Wednesday, 22 April 2020

Quiz on Textbook Sections 4.1 to 4.4

Q2: Why are multiplexers required, as shown in Figure 4.2? 
Solution: We cannot wire data lines from multiple sources together. Instead, we require a logic circuit element to select between the sources.

Q3: Match the logic design terms to their corresponding definitions. 
Solution:
Combinational element: The outputs depend only on the current inputs
State element: The outputs depend on current inputs and internal stored values
Edge-triggered clocking: All state changes occur on a clock edge
Control signal: Directs operation of a functional unit or selection by a multiplexer
Data signal: Contains information that is operated on by a functional unit

Q4: The register file is a state element that consists of a set of registers that can be read and written by supplying a register number to be accessed. 
Solution: True

Q6: The single-cycle datapath conceptually described in Section 4.3 must have separate instruction and data memories, because 
 Solution: the processor operates in one cycle and cannot use a single-ported memory for two different accesses within that cycle.

Q8: How does the datapath in Figure 4.17 determine the outcome of a beq instruction? 
Solution: The ALU subtracts the operands and asserts the Zero output if the difference is zero. That, ANDed with the Branch decode signal, controls the multiplexer to select the next PC value.

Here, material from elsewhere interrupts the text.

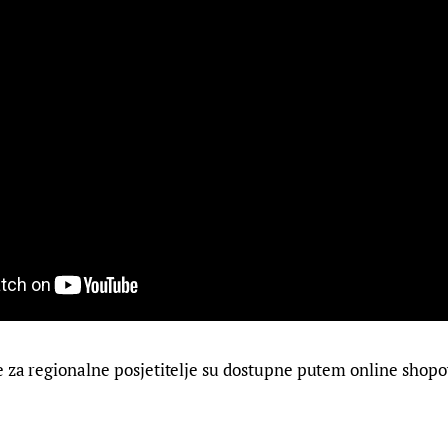
e za regionalne posjetitelje su dostupne putem online shopov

Q10: The clock cycle time for the datapath described in Section 4.4 is determined by the longest chain of functional units used for any instruction. All instructions thus take that amount of time to execute. For this reason, single-cycle implementations are the main form of processor used today. 
Solution: False 

Homework on Textbook Sections 2.9 to 2.14, 2.17, 2.19, 3.1 to 3.7, 3.9

Q1: Write a C function equivalent to the following RISC-V assembly language code.

clear: addi  x5, x0, 0
       addi  x7, x0, '-'
       jal   x0, L2
L1:    sb    x7, 0(x6)
       addi  x5, x5, 1
L2:    add   x6, x10, x5
       lbu   x28, 0(x6)
       bne   x28, x0, L1
       jalr  x0, 0(x1)

Solution: void clear (char s[]){
int i;
i=0;
while (s[i] != '\0'){
s[i] = '-';
i++;
}
}

Q2: What doubleword, in hexadecimal, is placed in register x8 by the following instructions?

    lui  x8, 0xA9344
    ori  x8, x8, 0x01C

Solution: 0xFFFFFFFFA934401C

Q3: What word, in hexadecimal, encodes the branch instruction in the following code sequence?

    beq   x9, x24, L1
    slli  x8, x7, 2
    add   x8, x8, x15
    ld    x8, 0(x8)
    sd    x8, 0(x23)
L1: addi  x7, x7, 1


Solution: 0x01848A63

Q4: Suppose the following code sequence is executed on two processors in parallel without synchronization:

ld   x6, 0(x10)  // load x
add  x6, x6, x6  // double x
sd   x6, 0(x10)  // store x

If the variable x is initially 8, what are the possible final values for x? Assume that memory only does one load or store at a time, and that a pending load or store waits until the memory is not busy.


Solution:  16 or 32
 
Q5: The swap procedure on page 135 of the textbook is called by the sort procedure in Figure 2.25 on page 139. By how much would the dynamic instruction count change per iteration of the inner loop if the swap procedure were inlined? 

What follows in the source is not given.